Lennox sonrió ante sus palabras, sintiendo una sensación de consuelo que le invadía. Se inclinó y besó sus labios suavemente, depositando todo su amor y afecto en ello. Adrienne respondió con ganas, rodeando su cuello con sus brazos y profundizando el beso.

Cuando se separaron, Lennox la atrajo hacia sí nuevamente, apoyando su cabeza en el pecho de ella. —Gracias, Addie. No sé qué haría sin ti —dijo Lennox.

Adrienne pasó sus dedos por su cabello, sintiendo una sensación de satisfacción que la invadía. Sabía que su vida juntos no era fácil, pero estaba dispuesta a esperarlo. Lennox había esperado por ella pacientemente durante mucho tiempo y ahora era su turno de demostrar su amor y devoción por él. Sabía que él estaba atravesando mucho con su trabajo y sus hermanos, pero estaba orgullosa de él por manejarlo todo con gracia y determinación.

—Vamos. Necesitas lavarte antes de irnos a la cama —Tomó su mano y lo llevó a su dormitorio con una sonrisa traviesa.

Los ojos de Lennox brillaron al seguir voluntariamente el liderazgo de su esposa.

—¿Ahora sí me espera la verdadera sorpresa? —sonrió a su esposa antes de moverse para levantarla en brazos de recién casados, provocando que ella se riera. Adrienne rodeó su cuello con los brazos, su corazón latiendo fuerte mientras él la llevaba hacia el baño.

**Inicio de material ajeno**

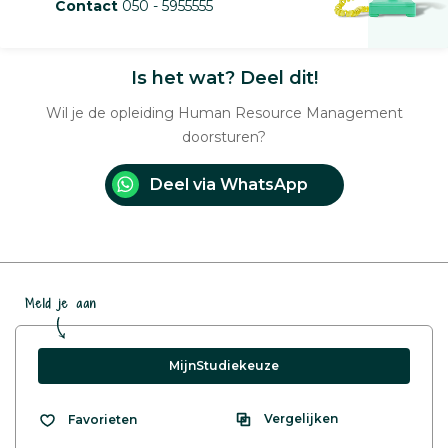
Contact
050 - 5955555
Is het wat? Deel dit!
Wil je de opleiding Human Resource Management
doorsturen?
Deel via WhatsApp
Meld je aan
MijnStudiekeuze
Vergelijken
Favorieten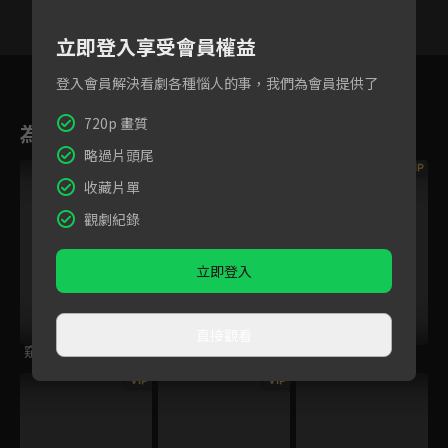
立即登入享受會員權益
46
47
48
49
50
51
5
登入會員解決看劇各種惱人的事，我們為會員提供了
720p 畫質
為您推薦
略過片頭尾
VIP
VIP
VIP
收藏片單
觀劇紀錄
立即登入
直接觀看
窺伺之眼
厄夜直播
女囚靈
VIP
VIP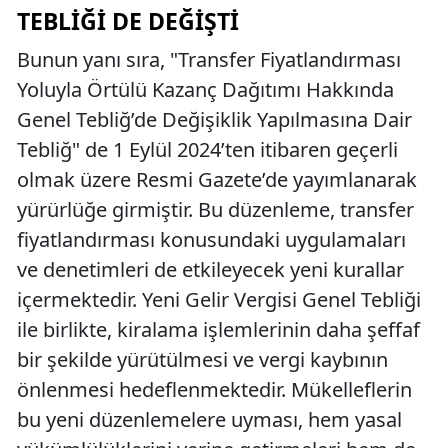
TEBLIĞI DE DEĞIŞTI
Bunun yanı sıra, "Transfer Fiyatlandırması
Yoluyla Örtülü Kazanç Dağıtımı Hakkında
Genel Tebliğ’de Değişiklik Yapılmasına Dair
Tebliğ" de 1 Eylül 2024’ten itibaren geçerli
olmak üzere Resmi Gazete’de yayımlanarak
yürürlüğe girmiştir. Bu düzenleme, transfer
fiyatlandırması konusundaki uygulamaları
ve denetimleri de etkileyecek yeni kurallar
içermektedir. Yeni Gelir Vergisi Genel Tebliği
ile birlikte, kiralama işlemlerinin daha şeffaf
bir şekilde yürütülmesi ve vergi kaybının
önlenmesi hedeflenmektedir. Mükelleflerin
bu yeni düzenlemelere uyması, hem yasal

—Quizás —lo provocó ella, sintiendo una oleada de juguetón entusiasmo y emoción.

Una vez que llegaron al baño, Lennox la bajó suavemente a sus pies y ambos comenzaron a desvestirse, robándose miradas mientras lo hacían. Adrienne sintió cómo su corazón se aceleraba al observar a su esposo, admirando cómo se flexionaban sus músculos al quitarse la camisa.

Una vez que ambos estaban desnudos, Lennox abrió la ducha y el agua caliente cascabeleó sobre ellos, llenando la habitación de vapor. Agarró el gel de ducha y comenzó a aplicarlo sobre la piel de ella, su toque suave y amoroso. Adrienne cerró los ojos y se inclinó hacia su toque, sintiendo una sensación de relajación que la invadía.

El agua caliente y el toque de su esposo eran justo lo que necesitaba para olvidarse de todo lo que la había estado preocupando. El toque de Lennox se volvió más íntimo mientras se inclinaba para besarla, sus manos recorriendo su cuerpo mientras ella gemía suavemente en respuesta. Ambos se perdieron en el momento, sus cuerpos volviéndose uno mientras expresaban su amor el uno al otro de la manera más íntima posible.

Después de terminar, Lennox la envolvió en una toalla y la llevó a la cama, acostándola y arropándola. Besó su frente suavemente y se acostó a su lado, su brazo rodeando su cintura. Adrienne se acurrucó en él, sintiendo una sensación de calor y seguridad en su abrazo. Sabía que tenían muchos retos por delante, pero no importaba mientras él estuviera a su lado.